• _Work item_
From the line that includes "여태까지 겪어보지 못한 하이앤드 오피스텔을 경험하게 될것입" to the closing line of the data, please transcribe every line exactly and add nothing.

[Transcribed page contents]
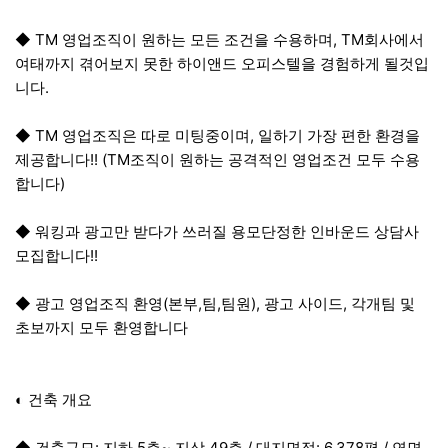
◆ TM 영업조직이 원하는 모든 조건을 수용하며, TM회사에서
여태까지 겪어보지 못한 하이앤드 오피스텔을 경험하게 될것입
니다.
◆ TM 영업조직은 따로 미팅중이며, 일하기 가장 편한 환경을
제공합니다!! (TM조직이 원하는 공격적인 영업조건 모두 수용
합니다)
◆ 워킹과 광고만 받다가 쓰러질 용모단정한 인바운드 상담사
모집합니다!!
◆ 광고 영업조직 환영(본부,팀,팀원), 광고 사이드, 각개팀 및
초보까지 모두 환영합니다
◐ 건축 개요
◆ 건축규모: 지하 5층~ 지상 49층 / 대지면적: 6,378평 / 연면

• _Response for this exercise_
여태까지 겪어보지 못한 하이앤드 오피스텔을 경험하게 될것입
니다.
◆ TM 영업조직은 따로 미팅중이며, 일하기 가장 편한 환경을
제공합니다!! (TM조직이 원하는 공격적인 영업조건 모두 수용
합니다)
◆ 워킹과 광고만 받다가 쓰러질 용모단정한 인바운드 상담사
모집합니다!!
◆ 광고 영업조직 환영(본부,팀,팀원), 광고 사이드, 각개팀 및
초보까지 모두 환영합니다
◐ 건축 개요
◆ 건축규모: 지하 5층~ 지상 49층 / 대지면적: 6,378평 / 연면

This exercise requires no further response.